/GCDetection

Data sets and code for using machine learning to detect globular clusters in photometric data.

Primary LanguageJupyter NotebookApache License 2.0Apache-2.0

Machine learning for detecting extragalactic globular clusters

Data and code for the publication "Evaluating the feasibility of interpretable machine learning for globular cluster detection".

Introduction

Extragalactic globular clusters (GCs) are important tracers of galaxy formation and evolution because their properties, luminosity functions, and radial distributions hold valuable information about the assembly history of their host galaxies. Obtaining GC catalogues from photometric data involves several steps which will likely become too time-consuming to perform on the large data volumes that are expected from upcoming wide-field imaging projects such as Euclid. Here, we provide a data set and code for exploring the feasibility of various machine learning methods to aid the search for GCs in extensive databases.

Data

Overview

We provide an extensive data set for evaluating machine learning models on the task of detecting GCs. In total, the data set consists of 84929 sources including 18556 GCs and 63829 non-GCs. It can be further split into two data sets (e.g., for training and testing on different environments), one containing data from the Fornax galaxy cluster (21767 sources in total including 6161 GCs and 15606 non-GCs) and one containing data from the Virgo galaxy cluster (63162 sources in total including 12395 GCs and 50767 non-GCs). The data is provided either in the form of 20x20 pixel image cut-outs of sources or in the form of tabular data listing physically meaningful features (e.g., magnitudes, colours, etc.) extracted from the images.

Image data is provided in astropy.fits format, while tabular data is provided as csv tables. Data loading and preprocessing routines are included (with examples) in the code.

Files

The data sets can be found in the data/ folder. Image files are in data/ImageData, while the tabular data for both galaxy clusters is in data/ACS_sources_original.csv. We further include data for NGC1427a for additional model testing.

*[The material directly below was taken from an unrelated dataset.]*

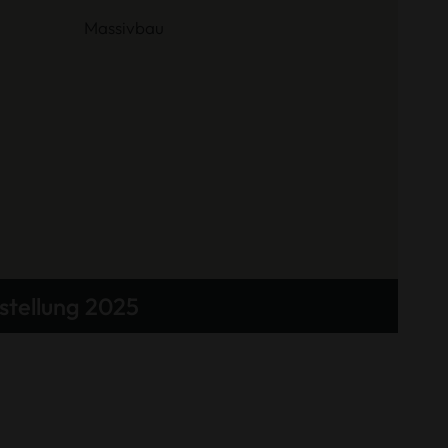
Massivbau
stellung 2025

Details on data set generation

To generate the labelled data set, we use the data from the Advanced Camera for Surveys (ACS) Virgo Cluster Survey (ACSVCS; Côté et al. 2004) and ACS Fornax Cluster Survey (ACSFCS; Jordán et al. 2007a), in which GCs are marginally resolved due to the close distances of the Virgo and Fornax galaxy clusters (16.5 Mpc and 20 Mpc, respectively). Sources were labelled via cross-referencing using existing GC catalogues (Jordán et al. 2007, 2015). Both the ACSVCS and the ACSFCS are surveys based on Hubble Space Telescope (HST) ACS observations in the F475W (∼g) and F850LP (∼z) bands of 100 massive early-type galaxies in Virgo and 43 galaxies in the Fornax galaxy cluster, respectively. The code used for creating the tabular data is in data/data_extraction_routines.ipynb.

Code

We provide implementations, evaluation schemes and experimental setups using several machine learning models, such as logistic regression, support vector machines, k nearest neighbour classifiers, tree-based algorithms like random forests and boosted trees and neural architectures like multilayer perceptrons (MLP), convolutional neural networks (CNN) and TabNet (Arik & Pfister 2021). We further demonstrate how to use explainable artificial intelligence techniques like LIME (Ribeiro et al. 2016) to explain model predictions.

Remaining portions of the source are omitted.